Money Makes the World Go Round
Saturday, January 23, 2010 
I fail to see what the fuss really is:
Go back almost a century, to the time when the modern corporation was created, and you’ll find laws that prohibit or limit the use of corporate money in elections. And yet this week, a 5-4 Supreme Court struck down the limits that Congress passed in 2002 in this tradition in the case Citizens United v. FEC.

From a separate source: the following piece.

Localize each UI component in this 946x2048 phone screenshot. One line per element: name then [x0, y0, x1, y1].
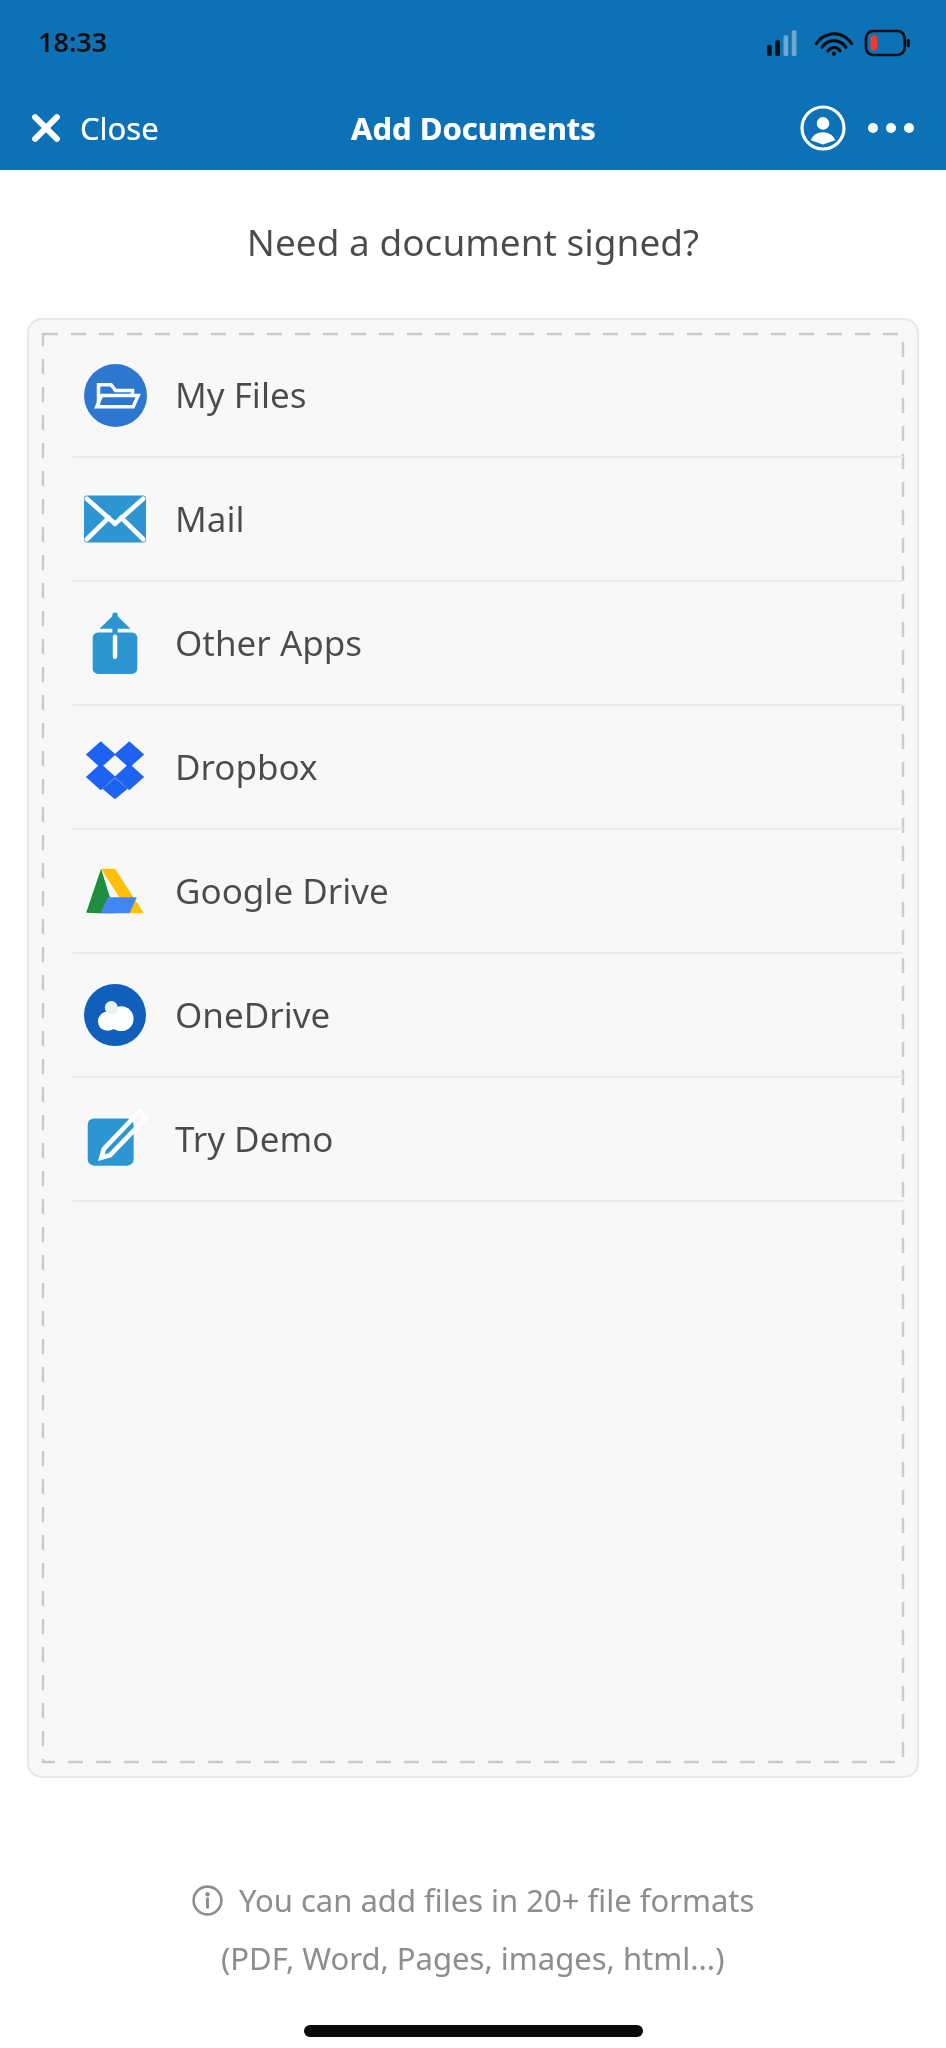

The majority’s ruling unleashes a new wave of campaign cash and adds to the already considerable power of corporations. The court’s main rationale is that limits on using corporate treasuries for campaigns are a “classic example of censorship,” as Justice Anthony Kennedy wrote for the majority. To get there, Kennedy depends on two legal theories that blossomed as constitutional principles in the mid-1970s: money is speech and corporations are people. Both theories are strange, if not simply wrongheaded—why, according to the Constitution or common sense, would money be speech or corporations be people? The court has also employed theories not uniformly but, rather, as constitutional cover for dominance of the electoral system by corporations and by the wealthy.
I was under the impression that politicians were already bought and sold by corporate donations to their PACs. I was under the impression that the members of Congress who whored themselves out for small amounts of cash were already compromised.
What changed?
Oh, their corporate masters can be more open about how they buy votes and wield their influence.
I got it now.
Look, if we couldn’t fix it during the days of the great Richard Nixon, then I would imagine fixing this problem now is going to involve a year of legislative wrangling, negotiating, town hall meetings, and, ultimately, a cowardly majority won’t bother fighting to get it passed.
If you think corporate money didn’t buy votes during last year’s health care fiasco, think again.